Álvaro é um dos decanos do Legislativo Goiano, com cinco mandatos, indo para o sexto mandato. Caiadista desde 1989, quando Ronaldo Caiado disputou a presidência da República pelo PSD do ex-ministro de Minas e Energias Cesar Cals, Álvaro Guimarães também apoiou Caiado na sua candidatura ao governo do Estado em 1994 e foi um dos primeiros a deixar a base governista para cerrar fileiras com o senador nas eleições de outubro deste ano. Por este passado de proximidade, Álvaro é visto como nome que tem simpatia do governador eleito. Mas só isto pode não ser o bastante.

Exercendo o segundo mandato, o Dr. Antônio trocou o PR pelo DEM e foi o primeiro dissidente da atual base governista a anunciar apoio à candidatura de Ronaldo Caiado. Seu gesto estimulou o veterano Iso Moreira a deixar o PSDB e se filiar ao DEM e apoiar a candidatura de Caiado. Tanto o Dr. Antônio, quanto Iso Moreira, tem sido estimulados por deputados da nova base governista – tanto veteranos, quanto novatos – entrar em campo e bater chapa. A principal reclamação é que Álvaro privilegiou cargos para o PSDB e aliados do ex-governador Marconi Perillo na composição da Mesa e das diretorias.

Corre nos corredores da Alego que o deputado estadual Francisco Oliveira (PSDB), atual líder do Governo no Legislativo, deverá ser o próximo Diretor Administrativo, enquanto Eliane Pinheiro (PSDB), deve ocupar a Diretoria Parlamentar. Ambos não foram reeleitos, para o PSDB conquistou seis cadeiras e é a maior bancada da Alego, embora esteja muito longe dos 21 deputados com os quais encerrou esta 18 Legislatura.
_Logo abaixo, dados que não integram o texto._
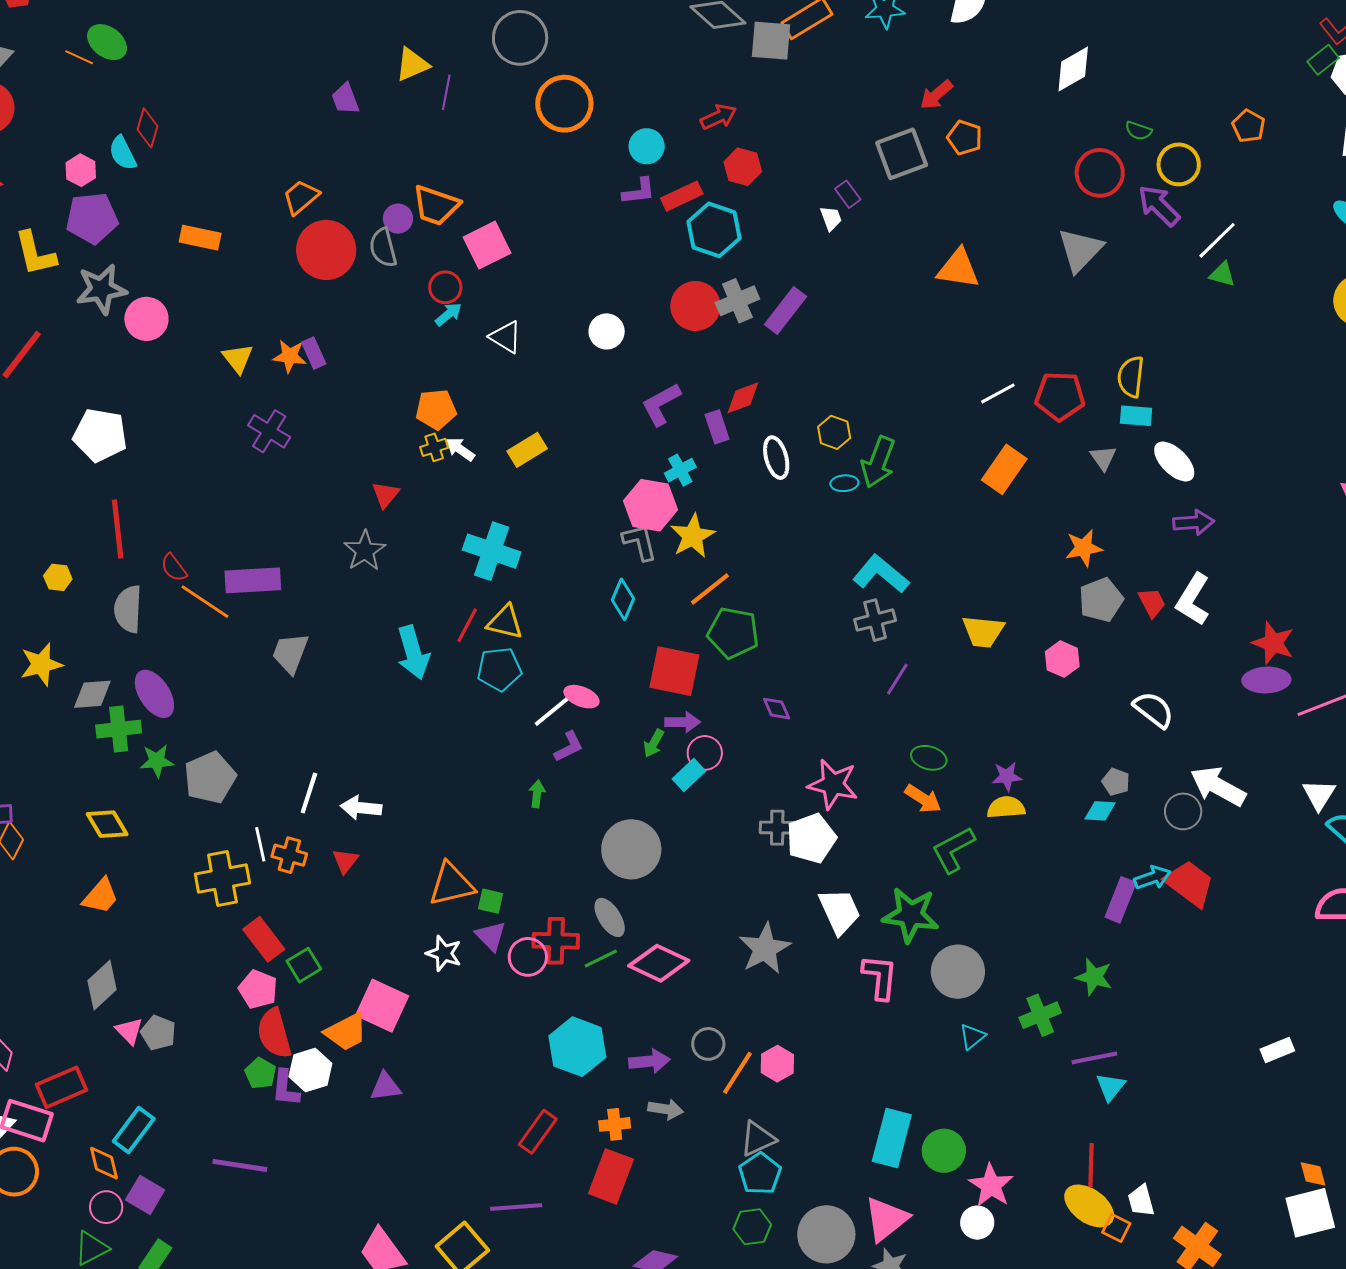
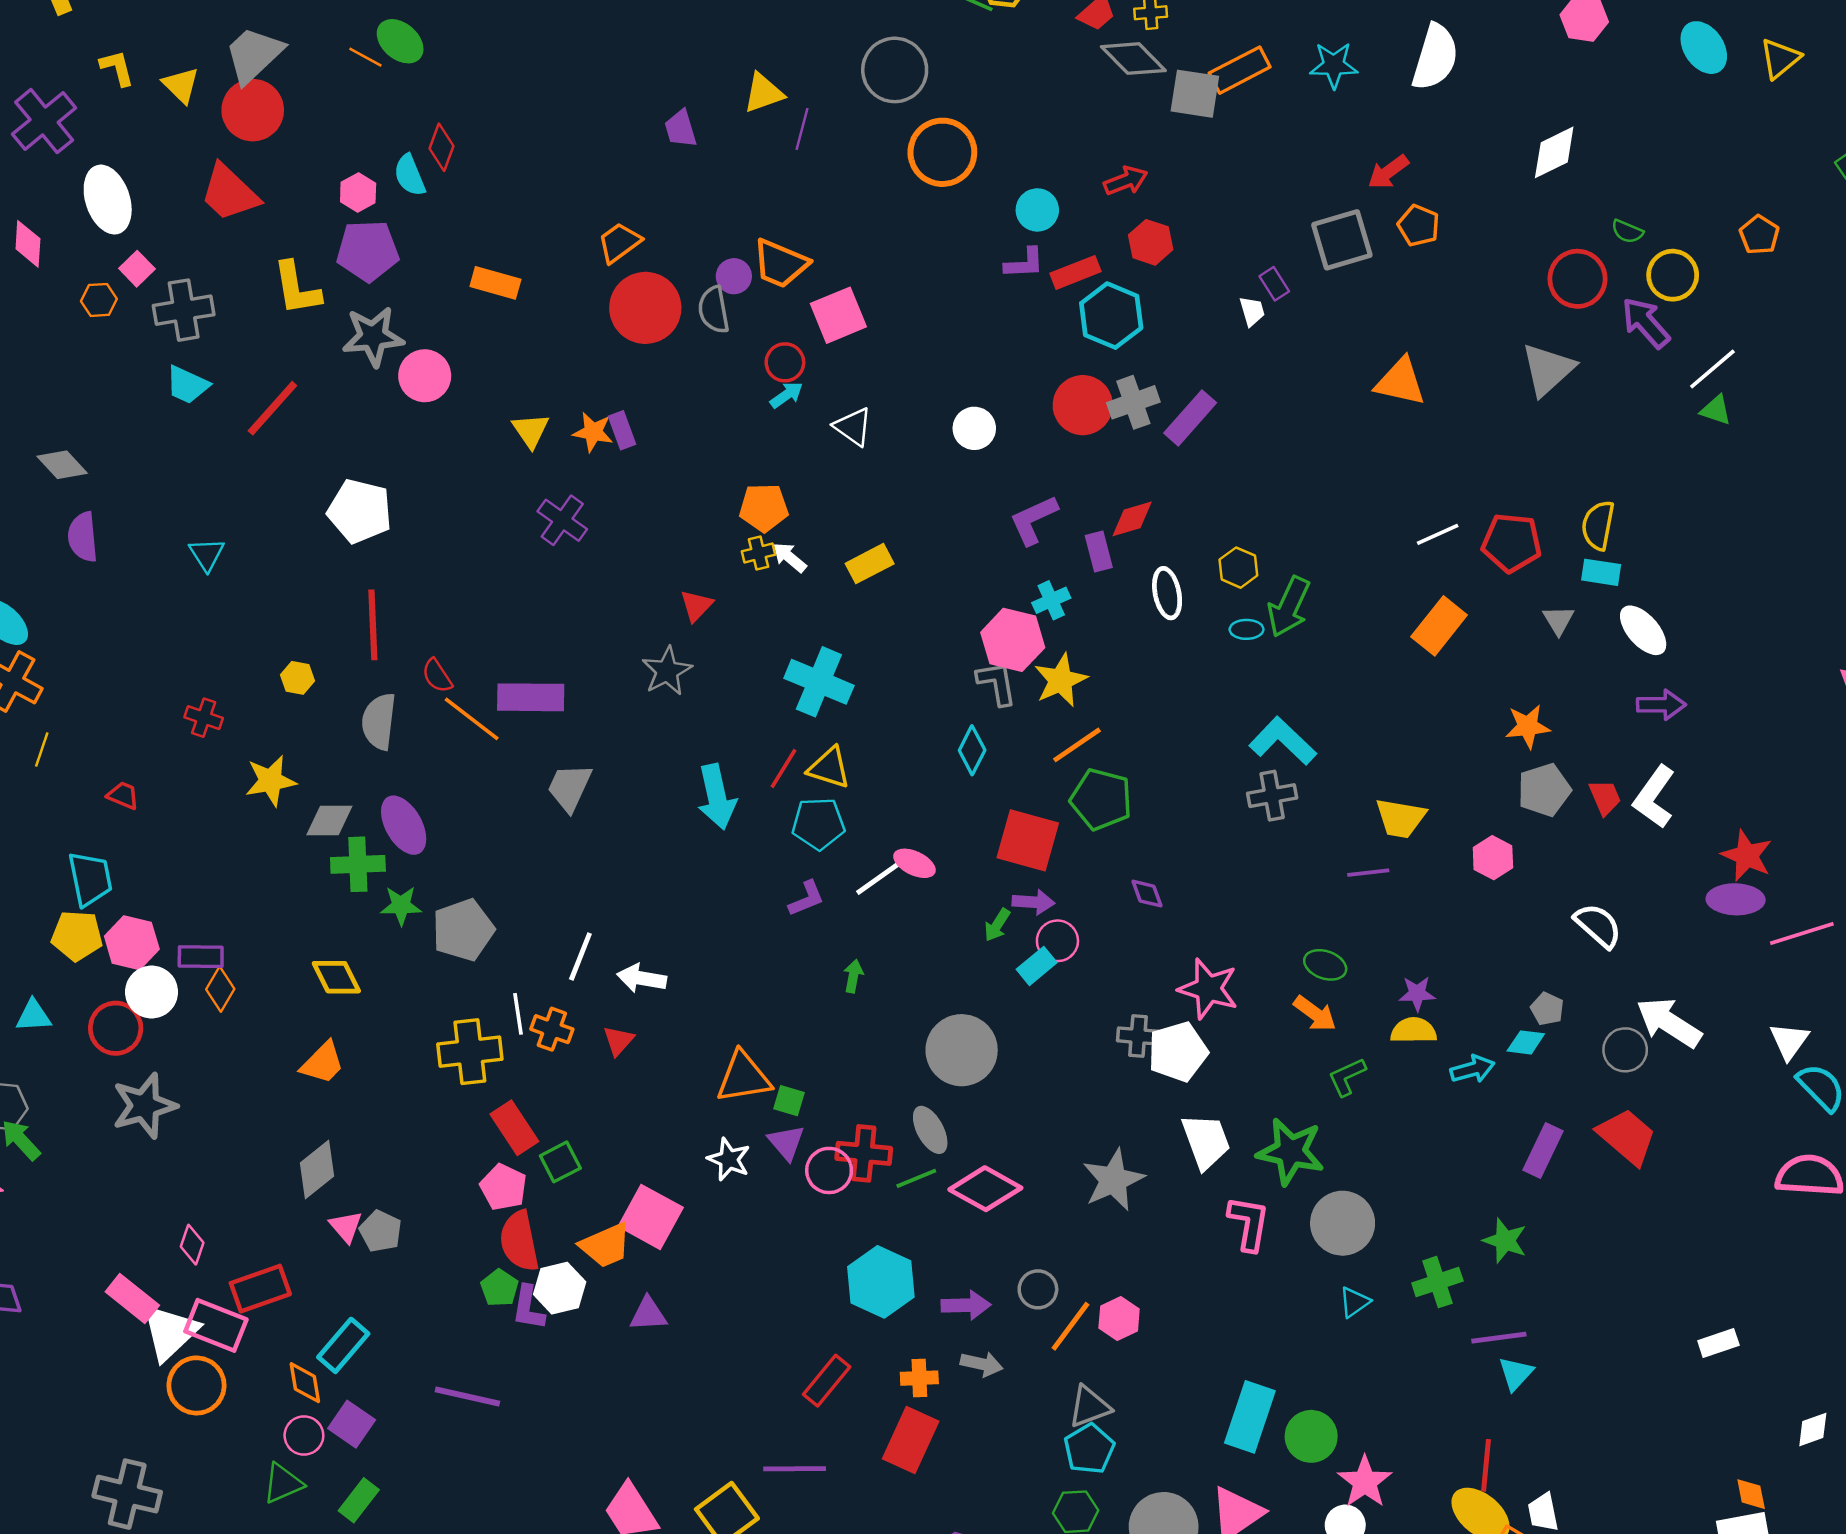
purple line: (897, 679) -> (1368, 873), moved, turned 48
purple L-shape: (569, 747) -> (806, 899), moved
green L-shape: (953, 850) -> (1347, 1077), size x0.7
cyan arrow: (1152, 878) -> (1472, 1069), moved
Além de diretorias, Álvaro teria garantido também dois cargos na Mesa Diretora para aliados do ex-governador Marconi Perillo, o que levou à contrariedade dentro da nova base governista.

No entendimento dos deputados caiadistas, as urnas deram um recado muito claro de que o tempo do marconismo acabou em Goiás. O ex-governador, que por quatro mandatos (16 anos) governou Goiás terminou em quinto lugar na disputa pelo Senado e o seu candidato à sucessão, o governador José Eliton (PSDB) ficou em terceiro. A Assembleia Legislativa foi renovada em mais de 50%, com 21 deputados novos num unverso de 41. A reeleição entre os marconistas foi mínima e o que ficou sinalizado é que a população goiana quer virar a página do chamado tempo novo, que mandou e desmandou por 20 anos em Goiás.

Médico, com principal base em Trindade, Dr. Antônio Carlos Caetano de Moraes aposta na mudança dos tempos, do tempo novo que se foi para o tempo atual. O governador eleito Ronaldo Caiado (DEM) tem dado demonstrações muito claras de que não pretende contemporizar com o passado, aja vista suas críticas ao déficit financeiro do governo que se finda e aos programas de incentivos fiscais do Estado. Na escolha dos seu secretariado o governador Caiado mostrou outra vez que não tem compromissos com o tempo velho ou o tempo novo: trouxe técnicos de outros Estados para comandar as principais pastas do futuro governo. A maioria destes novos secretários foram respaldados pelo presidente eleito Jair Bolsonaro ou pelo superministro da Economia, Paulo Guedes.

Se Álvaro Guimarães não fizer uma leitura correta dos novos tempos e insistir no seu olhar para o tempo novo, pode ver sua candidatura fazer água e ir à pique, antes do dia da posse.